=== Data for processing ===
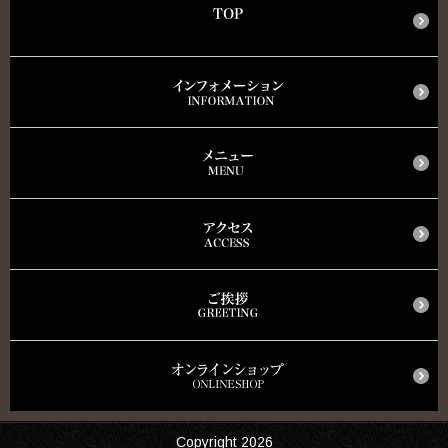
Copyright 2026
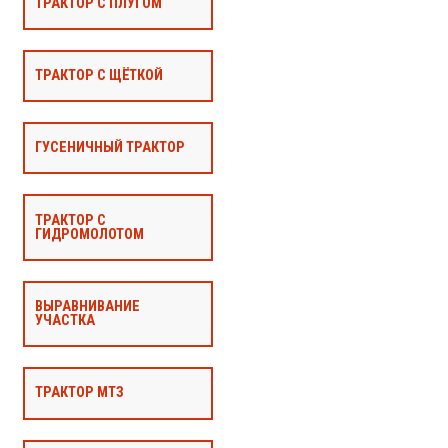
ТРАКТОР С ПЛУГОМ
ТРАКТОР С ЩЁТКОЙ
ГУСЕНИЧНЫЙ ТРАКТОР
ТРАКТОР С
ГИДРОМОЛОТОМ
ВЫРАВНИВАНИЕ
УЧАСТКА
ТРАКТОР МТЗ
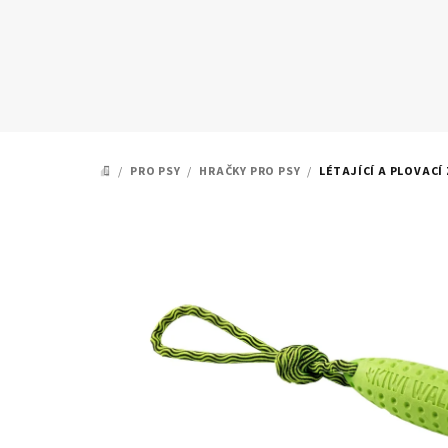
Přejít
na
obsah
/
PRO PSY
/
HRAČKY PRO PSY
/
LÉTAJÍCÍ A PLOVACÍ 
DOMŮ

=== Exercise instructions ===
For the entries above, return an exact copy that omits the images.

=== Solution to this exercise ===
Copyright 2026
ТРАКТОР С ПЛУГОМ
ТРАКТОР С ЩЁТКОЙ
ГУСЕНИЧНЫЙ ТРАКТОР
ТРАКТОР С
ГИДРОМОЛОТОМ
ВЫРАВНИВАНИЕ
УЧАСТКА
ТРАКТОР МТЗ
Přejít
na
obsah
/
PRO PSY
/
HRAČKY PRO PSY
/
LÉTAJÍCÍ A PLOVACÍ 
DOMŮ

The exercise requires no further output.